Tuesday, March 18, 2014

Ostpolitik ‘reinventado’ en acción: Vaticano intenta reacercarse a China


Pareció resultar cierto lo dicho por el Secretario de Estado de la Santa Sede, card. Pietro Parolin, apenas nombrado en dicho cargo: El Ostpolitik seguirá pero reinventado.

Nuestra solidaridad con la Iglesia clandestina en China.

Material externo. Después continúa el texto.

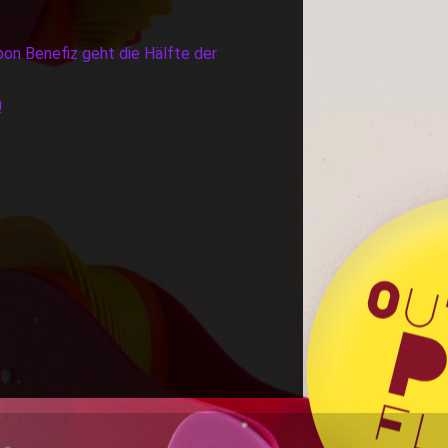
bon Benefiz geht die Hälfte der
!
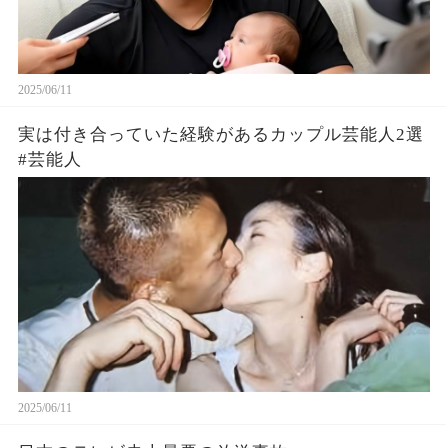
2025/06/11
実は付き合っていた経験があるカップル芸能人2選
#芸能人
2025/06/11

Información del periódico Italia Oggi, Mar-18-2014, páginas 1 y 10. Traducción de Secretum Meum Mihi.

El Vaticano, con Parolin y la Comunidad de San Egidio, reabre el expediente China

De Antonino D'Anna

Después de los “halcones” de la era ratzingeriana, la Santa Sede intenta volver a renovar los contactos con China con la esperanza de llegar a un modus vivendi con Pekín, que ha expulsado a los misioneros católicos en 1951. Según los rumores que circulan Oltretevere [‘Más allá del Rio Tiber‘. N. de T.] en estos días, el expediente China habría sido llevado a manos del Secretario de Estado, el cardenal Pietro Parolin, reiniciando una serie de contactos que se habían de hecho abiertos después de 2007, bajo el pontificado de Benedicto XVI. En ese momento, en realidad, la Secretaría guiada por Tarcisio Bertone, predecesor de Parolin, habría cedido a las presiones de los “halcones” representados por Joseph Zen Ze-kiun, arzobispo emérito de Hong Kong defensor de “línea dura” con Beijing, que desde finales del 50 perseguía la Iglesia católica clandestina que permaneció fiel a Roma (acusada de ser subordinada al Papa, considerado un Jefe de Estado enemigo) y mantiene una “iglesia” acéfala como la Asociación Patriótica, que depende del gobierno chino.

La relación entre el Vaticano y China siempre ha sido fluctuante, con períodos de diálogo y tentativas de colaboración, seguidos por períodos en los que la persecución contra los sacerdotes y obispos clandestinos, se vuelve cruel: a menudo siendo arrestados y encarcelados sin proceso, o llevados a Laogai, el gulag chino ahora el gobierno de Beijing ha prometido cerrar.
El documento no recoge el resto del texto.